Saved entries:

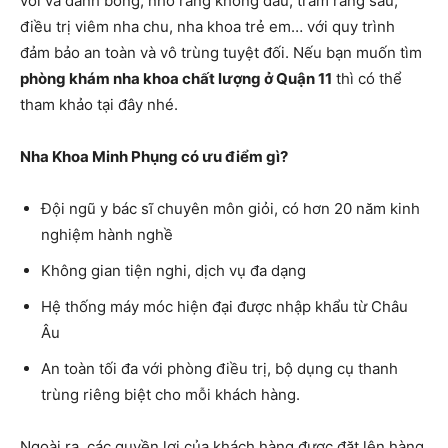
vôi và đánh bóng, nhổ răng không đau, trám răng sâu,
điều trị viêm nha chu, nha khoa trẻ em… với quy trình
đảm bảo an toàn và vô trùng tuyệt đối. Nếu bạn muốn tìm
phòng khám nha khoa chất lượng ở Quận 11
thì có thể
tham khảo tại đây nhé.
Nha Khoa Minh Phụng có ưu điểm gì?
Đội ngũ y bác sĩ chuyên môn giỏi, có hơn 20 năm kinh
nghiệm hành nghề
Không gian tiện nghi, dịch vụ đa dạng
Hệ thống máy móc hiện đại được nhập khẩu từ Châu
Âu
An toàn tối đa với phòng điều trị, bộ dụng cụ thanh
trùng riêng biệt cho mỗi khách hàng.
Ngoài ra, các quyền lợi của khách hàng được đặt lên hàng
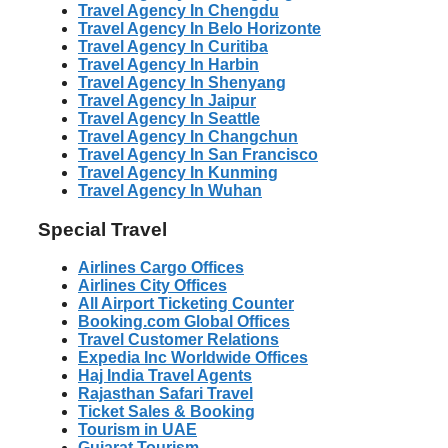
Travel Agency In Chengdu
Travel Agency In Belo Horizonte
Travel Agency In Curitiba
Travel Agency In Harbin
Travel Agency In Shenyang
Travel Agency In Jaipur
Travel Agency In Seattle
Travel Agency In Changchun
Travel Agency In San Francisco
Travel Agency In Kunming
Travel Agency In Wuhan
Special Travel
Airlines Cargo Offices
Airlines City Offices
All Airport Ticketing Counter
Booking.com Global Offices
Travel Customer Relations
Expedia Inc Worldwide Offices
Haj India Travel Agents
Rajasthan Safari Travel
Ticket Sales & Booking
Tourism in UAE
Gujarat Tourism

---

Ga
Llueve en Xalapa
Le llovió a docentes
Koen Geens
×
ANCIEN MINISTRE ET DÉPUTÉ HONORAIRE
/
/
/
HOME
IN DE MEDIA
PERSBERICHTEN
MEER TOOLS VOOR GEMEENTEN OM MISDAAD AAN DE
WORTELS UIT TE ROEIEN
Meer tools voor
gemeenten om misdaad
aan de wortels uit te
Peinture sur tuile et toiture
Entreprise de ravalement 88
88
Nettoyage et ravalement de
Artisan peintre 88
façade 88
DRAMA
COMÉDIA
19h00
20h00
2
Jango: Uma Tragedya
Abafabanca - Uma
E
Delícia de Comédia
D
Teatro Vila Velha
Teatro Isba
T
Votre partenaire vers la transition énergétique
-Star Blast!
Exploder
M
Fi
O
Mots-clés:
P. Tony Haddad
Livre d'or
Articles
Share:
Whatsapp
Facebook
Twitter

= WHAT THE TASK ASKS =
Every line that holds the word "khách" should be copied from the records above.

= ANSWER TO THIS PROBLEM =
trùng riêng biệt cho mỗi khách hàng.
Ngoài ra, các quyền lợi của khách hàng được đặt lên hàng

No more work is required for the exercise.